I’ve a simple kernel - it accpets a struct containting 2 integers (image witdth and height) and a float array (image).
typedef struct __attribute__ ((packed)) sample_struct
{
int image_width;
int image_height;
float * image;
}sample_struct;
Inside the kernel Im trying to print the values of the image
But strangely, OpenCL ignores the part where I try to access the floating point array. (but does not ignore other parts)
Here’s the kernel :
typedef struct __attribute__ ((packed)) sample_struct
{
int image_width;
int image_height;
float * image;
}sample_struct;
__kernel void test(
__global sample_struct * param
)
{
int image_width = param->image_width;
int image_height = param->image_height;
float * image = param->image;
int id = get_global_id(0);
int x = id/image_width;
int y = id%image_width;
//this line is printed
printf("On pixel %d, %d \t image height : %d image width : %d\n", x, y, image_height, image_width);
// this line is not printed
printf("On pixel %d, %d \t image height : %d image width : %d \t pixel value : %f\n", x, y, image_height, image_width, image[x*image_width + y]);
}
I found a post from 2011 which states we cannot pass structs which contains pointers as kernel arguments.

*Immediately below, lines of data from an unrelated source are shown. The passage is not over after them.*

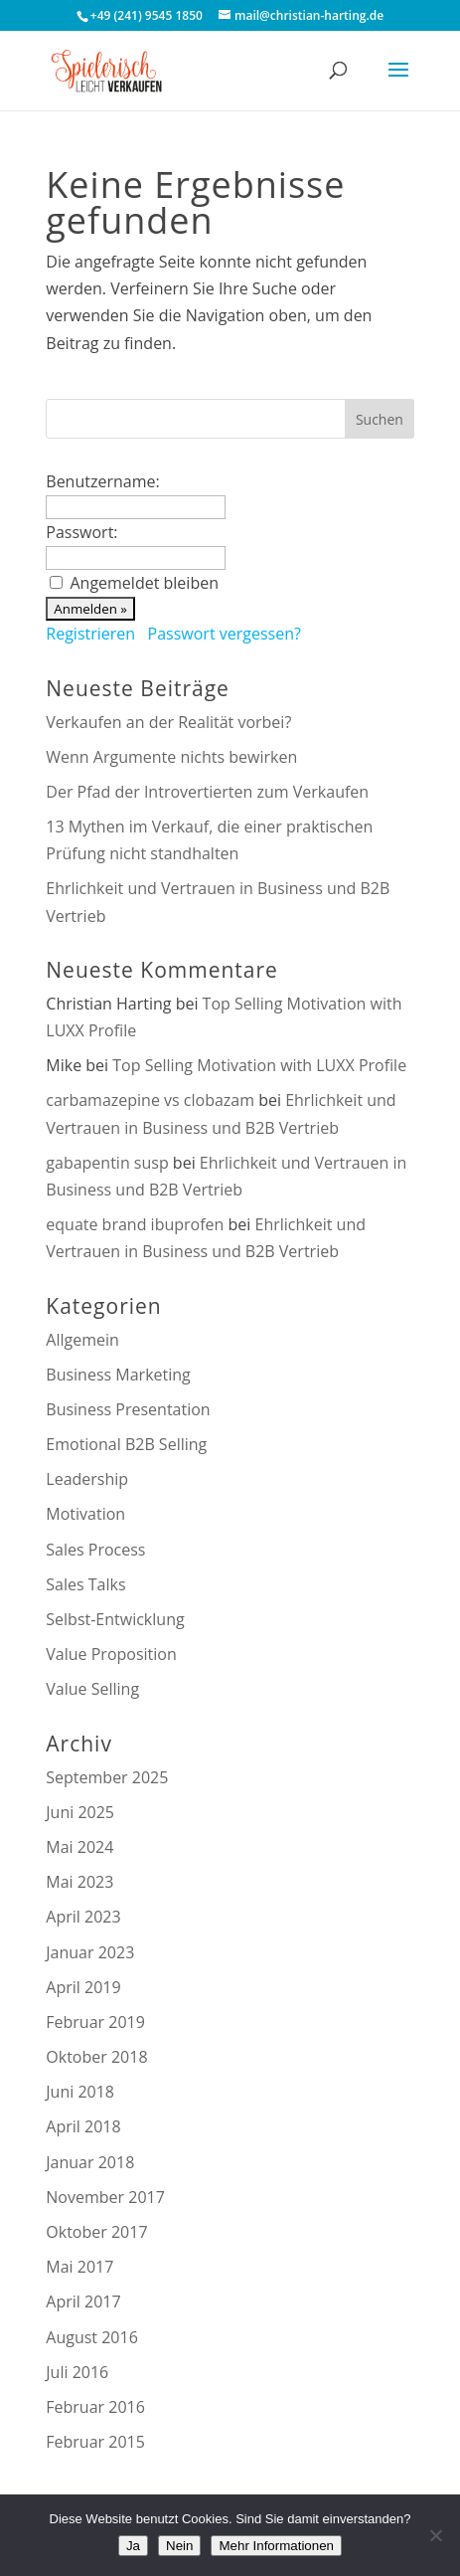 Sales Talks (85, 1584)
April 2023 (83, 1917)
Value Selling (92, 1689)
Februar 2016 (95, 2407)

Is this supported in OpenCL 3.0?
Whats a good workaround?
Here’s the full host code I used :
#include <stdio.h>
#include <CL/cl.h>
#define MAX_SOURCE_SIZE (0x100000)
typedef struct __attribute__ ((packed)) sample_struct
{
int image_width;
int image_height;
float *image;
}sample_struct;
int main(void) {
// loading the kernel
FILE *fp;
char *source_str;
size_t source_size;
fp = fopen("kernel.cl", "r");
if (!fp) {
fprintf(stderr, "Failed to load kernel.\n");
exit(1);
}
source_str = (char*)malloc(MAX_SOURCE_SIZE);
source_size = fread( source_str, 1, MAX_SOURCE_SIZE, fp);
fclose( fp );
// initiating the device
cl_platform_id platform_id = NULL;
cl_device_id device_id = NULL;
cl_uint ret_num_devices;
cl_uint ret_num_platforms;
cl_int ret = clGetPlatformIDs(1, &platform_id, &ret_num_platforms);
ret = clGetDeviceIDs( platform_id, CL_DEVICE_TYPE_DEFAULT, 1,
&device_id, &ret_num_devices);
cl_context context = clCreateContext( NULL, 1, &device_id, NULL, NULL, &ret);
cl_command_queue command_queue = clCreateCommandQueue(context, device_id, 0, &ret);
cl_program program = clCreateProgramWithSource(context, 1,
(const char **)&source_str, (const size_t *)&source_size, &ret);
ret = clBuildProgram(program, 1, &device_id, NULL, NULL, NULL);
cl_kernel kernel = clCreateKernel(program, "test", &ret);
// initialize image on host.
float * image = (float *) malloc(9*sizeof(float));
for(int i = 0; i < 9; i++)
image[i] = i+1;
// copy image to device memory
cl_mem device_image = clCreateBuffer(context, CL_MEM_READ_ONLY,
9* sizeof(float), NULL, &ret);
ret = clEnqueueWriteBuffer(command_queue, device_image, CL_TRUE, 0,
9* sizeof(float), image, 0, NULL, NULL);
// initialize param
sample_struct param;
param.image_height = 3;
param.image_width = 3;
param.image = (float *)device_image;
// copy param to device memory
cl_mem device_param = clCreateBuffer(context, CL_MEM_READ_ONLY,
sizeof(param), NULL, &ret);
clEnqueueWriteBuffer(command_queue, device_param, CL_TRUE, 0,
sizeof(param), ¶m, 0, NULL, NULL);
//configuration
ret = clSetKernelArg(kernel, 0, sizeof(cl_mem), (void *)&device_param);
size_t global_item_size = 9;
size_t local_item_size = 3;
// launch the kernel
ret = clEnqueueNDRangeKernel(command_queue, kernel, 1, NULL,
&global_item_size, &local_item_size, 0, NULL, NULL);
free(image);
ret = clFlush(command_queue);
ret = clFinish(command_queue);
ret = clReleaseKernel(kernel);
ret = clReleaseProgram(program);
ret = clReleaseCommandQueue(command_queue);
ret = clReleaseContext(context);
return 0;
}
I also checked the return values (ret
) of all the functions and they were all zero - meaning OpenCL thinks they all executed successfully.
Im using OpenCL 3.0 (Nvidia implementation), and Nvidia 1650 GTX GPU is my device.